::: Data for this exercise
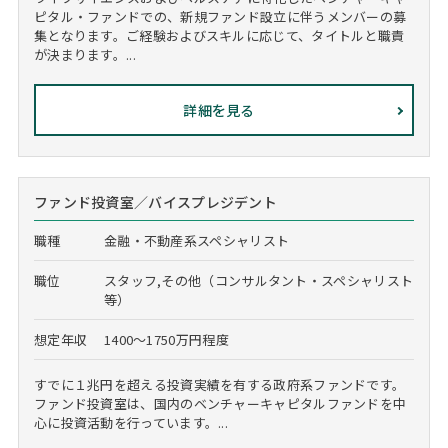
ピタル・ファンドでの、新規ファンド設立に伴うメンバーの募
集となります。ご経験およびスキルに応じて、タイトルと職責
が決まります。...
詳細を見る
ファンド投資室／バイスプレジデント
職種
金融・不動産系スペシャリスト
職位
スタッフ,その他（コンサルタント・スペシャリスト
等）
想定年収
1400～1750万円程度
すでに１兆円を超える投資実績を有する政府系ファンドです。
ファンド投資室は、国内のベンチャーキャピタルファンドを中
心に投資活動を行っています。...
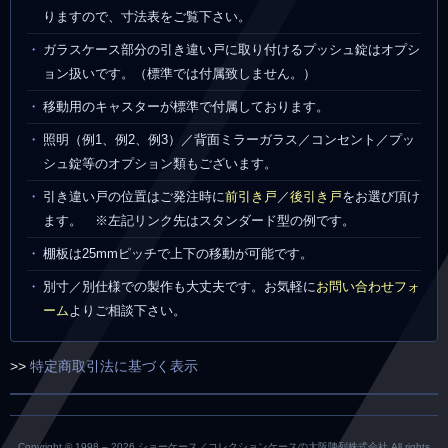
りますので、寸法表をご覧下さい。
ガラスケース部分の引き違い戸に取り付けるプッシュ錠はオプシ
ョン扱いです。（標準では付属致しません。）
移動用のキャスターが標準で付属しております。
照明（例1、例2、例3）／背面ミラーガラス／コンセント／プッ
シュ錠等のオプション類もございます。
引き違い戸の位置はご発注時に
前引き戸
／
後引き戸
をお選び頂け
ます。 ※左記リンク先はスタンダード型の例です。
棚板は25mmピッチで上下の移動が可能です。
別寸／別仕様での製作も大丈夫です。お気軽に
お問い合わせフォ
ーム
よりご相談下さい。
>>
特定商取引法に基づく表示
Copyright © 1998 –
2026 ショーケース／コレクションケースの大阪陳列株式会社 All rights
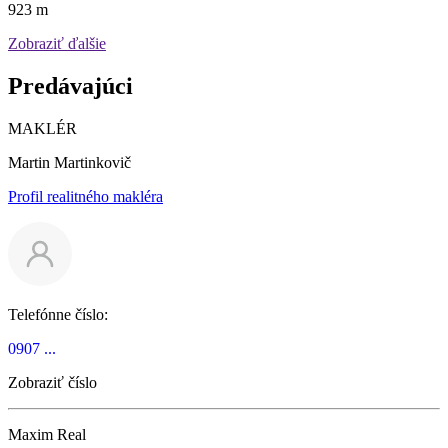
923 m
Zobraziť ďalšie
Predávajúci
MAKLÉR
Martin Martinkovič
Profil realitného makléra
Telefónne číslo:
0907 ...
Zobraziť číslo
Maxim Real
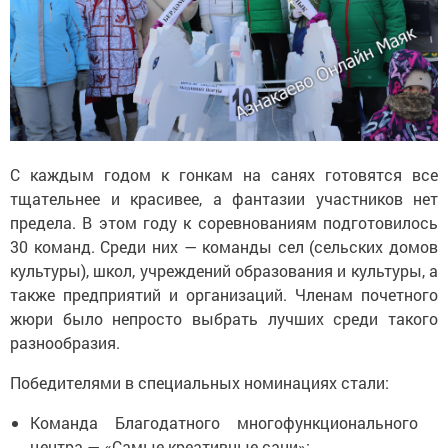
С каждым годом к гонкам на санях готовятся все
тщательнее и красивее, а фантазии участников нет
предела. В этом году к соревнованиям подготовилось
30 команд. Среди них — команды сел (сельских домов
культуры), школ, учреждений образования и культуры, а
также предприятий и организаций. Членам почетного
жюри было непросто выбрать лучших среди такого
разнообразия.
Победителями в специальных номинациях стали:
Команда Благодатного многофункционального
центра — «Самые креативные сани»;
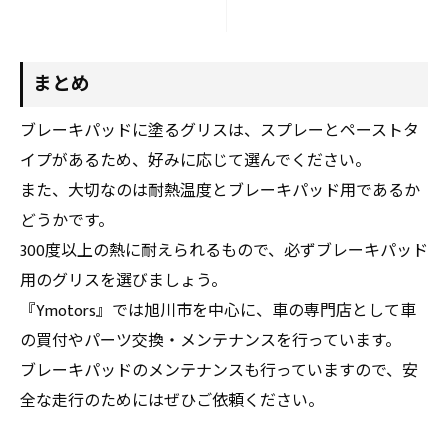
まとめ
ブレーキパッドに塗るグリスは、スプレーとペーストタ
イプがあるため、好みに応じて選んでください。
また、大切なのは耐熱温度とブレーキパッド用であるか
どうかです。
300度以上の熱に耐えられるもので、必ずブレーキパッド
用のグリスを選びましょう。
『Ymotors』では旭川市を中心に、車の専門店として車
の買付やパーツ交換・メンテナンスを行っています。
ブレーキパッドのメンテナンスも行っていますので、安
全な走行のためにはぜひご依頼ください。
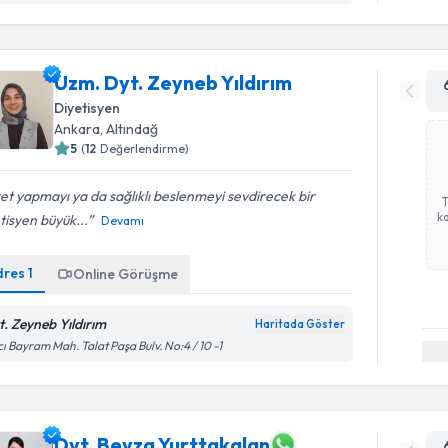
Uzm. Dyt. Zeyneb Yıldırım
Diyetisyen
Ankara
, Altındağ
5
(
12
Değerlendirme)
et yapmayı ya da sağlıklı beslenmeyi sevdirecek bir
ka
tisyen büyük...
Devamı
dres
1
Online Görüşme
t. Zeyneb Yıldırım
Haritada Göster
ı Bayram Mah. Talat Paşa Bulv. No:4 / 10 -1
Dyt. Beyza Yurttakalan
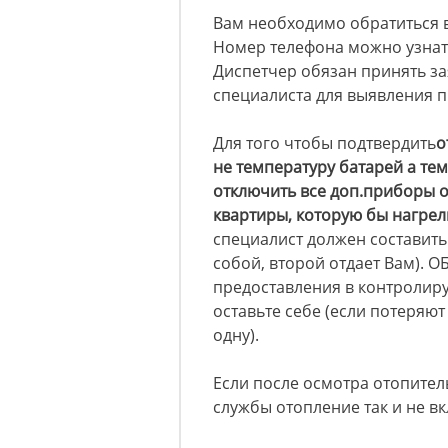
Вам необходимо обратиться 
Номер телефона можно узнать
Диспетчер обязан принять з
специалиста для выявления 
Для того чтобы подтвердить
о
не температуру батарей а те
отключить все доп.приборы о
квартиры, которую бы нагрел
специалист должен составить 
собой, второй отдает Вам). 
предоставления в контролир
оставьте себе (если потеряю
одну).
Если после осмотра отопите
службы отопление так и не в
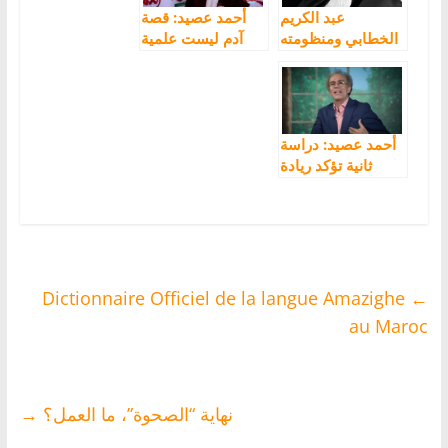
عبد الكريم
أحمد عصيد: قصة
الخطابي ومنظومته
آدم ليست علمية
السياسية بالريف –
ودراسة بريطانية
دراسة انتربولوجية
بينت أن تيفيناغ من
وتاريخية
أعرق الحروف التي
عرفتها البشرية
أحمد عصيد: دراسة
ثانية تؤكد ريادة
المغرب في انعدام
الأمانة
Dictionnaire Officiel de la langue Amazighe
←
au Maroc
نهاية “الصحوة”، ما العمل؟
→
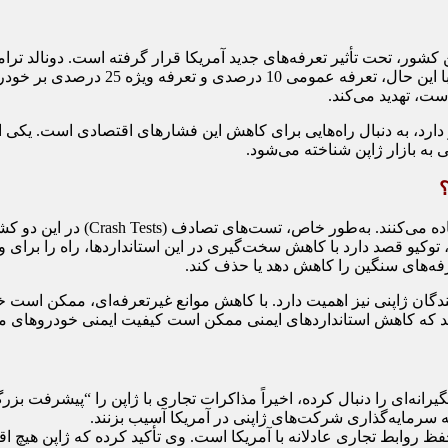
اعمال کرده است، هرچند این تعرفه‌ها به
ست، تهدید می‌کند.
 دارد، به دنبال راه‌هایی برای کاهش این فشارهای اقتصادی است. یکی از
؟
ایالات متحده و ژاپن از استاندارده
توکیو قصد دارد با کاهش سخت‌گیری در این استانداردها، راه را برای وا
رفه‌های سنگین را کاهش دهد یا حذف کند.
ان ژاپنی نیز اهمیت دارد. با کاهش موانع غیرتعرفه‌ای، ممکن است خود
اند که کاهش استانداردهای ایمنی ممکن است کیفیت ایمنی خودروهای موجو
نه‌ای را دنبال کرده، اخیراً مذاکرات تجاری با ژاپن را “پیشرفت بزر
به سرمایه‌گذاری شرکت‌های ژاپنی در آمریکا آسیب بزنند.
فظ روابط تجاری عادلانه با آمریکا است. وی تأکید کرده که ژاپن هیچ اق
::::::
::: Data for this exercise
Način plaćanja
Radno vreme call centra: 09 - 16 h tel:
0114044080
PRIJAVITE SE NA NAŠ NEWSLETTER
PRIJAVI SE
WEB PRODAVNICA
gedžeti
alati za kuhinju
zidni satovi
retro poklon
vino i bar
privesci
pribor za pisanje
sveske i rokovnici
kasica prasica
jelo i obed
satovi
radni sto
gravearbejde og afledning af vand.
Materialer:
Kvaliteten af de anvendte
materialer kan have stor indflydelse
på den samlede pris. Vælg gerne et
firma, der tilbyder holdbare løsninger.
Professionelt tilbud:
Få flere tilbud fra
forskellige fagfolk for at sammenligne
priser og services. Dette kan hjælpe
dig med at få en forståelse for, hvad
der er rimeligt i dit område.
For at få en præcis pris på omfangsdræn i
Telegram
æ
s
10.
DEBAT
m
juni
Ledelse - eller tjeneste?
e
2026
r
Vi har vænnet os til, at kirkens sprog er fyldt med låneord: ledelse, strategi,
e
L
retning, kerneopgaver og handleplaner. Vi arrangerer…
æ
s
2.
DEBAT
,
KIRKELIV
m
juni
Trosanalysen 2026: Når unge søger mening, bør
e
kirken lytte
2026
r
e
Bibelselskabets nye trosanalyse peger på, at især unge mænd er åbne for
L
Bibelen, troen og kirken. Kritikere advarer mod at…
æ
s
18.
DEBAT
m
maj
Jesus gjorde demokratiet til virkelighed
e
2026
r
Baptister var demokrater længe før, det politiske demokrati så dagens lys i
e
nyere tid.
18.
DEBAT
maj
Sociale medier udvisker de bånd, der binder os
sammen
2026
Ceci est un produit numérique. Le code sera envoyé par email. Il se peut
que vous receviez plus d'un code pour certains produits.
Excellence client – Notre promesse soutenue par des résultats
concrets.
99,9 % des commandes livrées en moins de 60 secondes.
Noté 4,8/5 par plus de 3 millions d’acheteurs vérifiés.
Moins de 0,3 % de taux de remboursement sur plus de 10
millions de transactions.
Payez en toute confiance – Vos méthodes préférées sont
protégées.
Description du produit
::::::
::: Data for this exercise
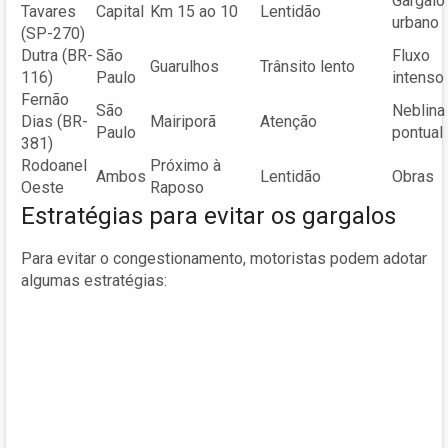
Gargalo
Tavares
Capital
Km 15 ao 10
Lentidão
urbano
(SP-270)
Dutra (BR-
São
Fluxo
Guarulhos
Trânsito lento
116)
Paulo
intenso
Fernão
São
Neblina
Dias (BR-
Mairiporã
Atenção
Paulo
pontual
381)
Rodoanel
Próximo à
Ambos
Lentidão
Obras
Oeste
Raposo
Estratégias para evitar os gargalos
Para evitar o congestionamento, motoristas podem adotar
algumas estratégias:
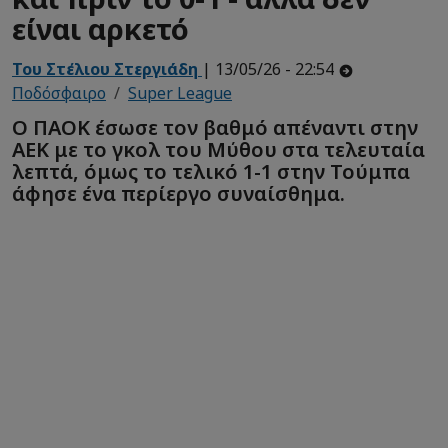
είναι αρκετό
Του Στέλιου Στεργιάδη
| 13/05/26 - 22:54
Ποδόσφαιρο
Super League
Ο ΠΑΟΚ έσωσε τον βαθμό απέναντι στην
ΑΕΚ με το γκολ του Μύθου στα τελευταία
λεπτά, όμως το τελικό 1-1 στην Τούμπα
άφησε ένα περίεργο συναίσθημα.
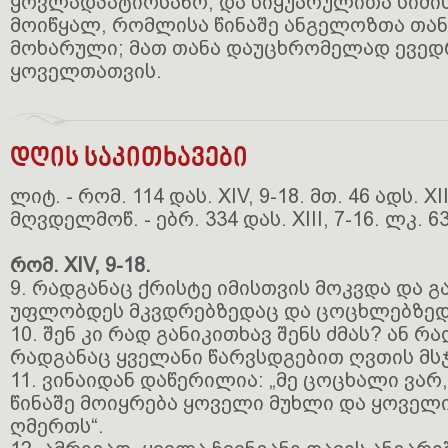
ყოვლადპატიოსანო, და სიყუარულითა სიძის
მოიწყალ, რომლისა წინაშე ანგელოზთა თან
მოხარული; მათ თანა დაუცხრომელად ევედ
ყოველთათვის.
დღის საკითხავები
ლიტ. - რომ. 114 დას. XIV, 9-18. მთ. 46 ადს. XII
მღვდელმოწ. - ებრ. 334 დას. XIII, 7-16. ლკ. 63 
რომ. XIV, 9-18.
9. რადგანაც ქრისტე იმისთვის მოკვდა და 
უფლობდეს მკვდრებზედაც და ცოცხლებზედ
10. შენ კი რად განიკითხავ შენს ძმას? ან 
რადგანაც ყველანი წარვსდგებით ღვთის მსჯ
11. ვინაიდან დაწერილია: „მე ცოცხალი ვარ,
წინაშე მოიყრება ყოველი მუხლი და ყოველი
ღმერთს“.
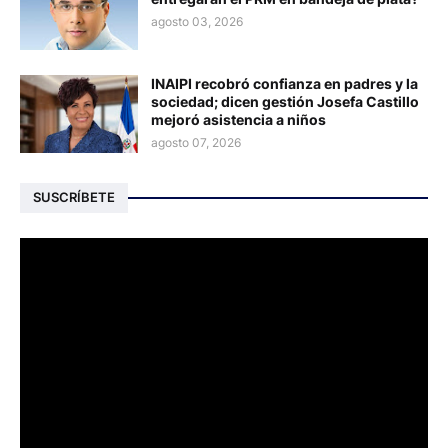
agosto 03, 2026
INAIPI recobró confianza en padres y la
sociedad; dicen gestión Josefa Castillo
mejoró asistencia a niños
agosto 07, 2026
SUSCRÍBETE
::::::
▶ _What you are asked to do_:
When you reach the line with "ピタル・ファンドでの、新規ファンド設立に伴うメンバーの募" in the records above, start writing out each line exactly, and stop after the line with "ョン扱いです。（標準では付属致しません。）". Pictures stay out.

▶ _The answer_:
ピタル・ファンドでの、新規ファンド設立に伴うメンバーの募
集となります。ご経験およびスキルに応じて、タイトルと職責
が決まります。...
詳細を見る
ファンド投資室／バイスプレジデント
職種
金融・不動産系スペシャリスト
職位
スタッフ,その他（コンサルタント・スペシャリスト
等）
想定年収
1400～1750万円程度
すでに１兆円を超える投資実績を有する政府系ファンドです。
ファンド投資室は、国内のベンチャーキャピタルファンドを中
心に投資活動を行っています。...
りますので、寸法表をご覧下さい。
ガラスケース部分の引き違い戸に取り付けるプッシュ錠はオプシ
ョン扱いです。（標準では付属致しません。）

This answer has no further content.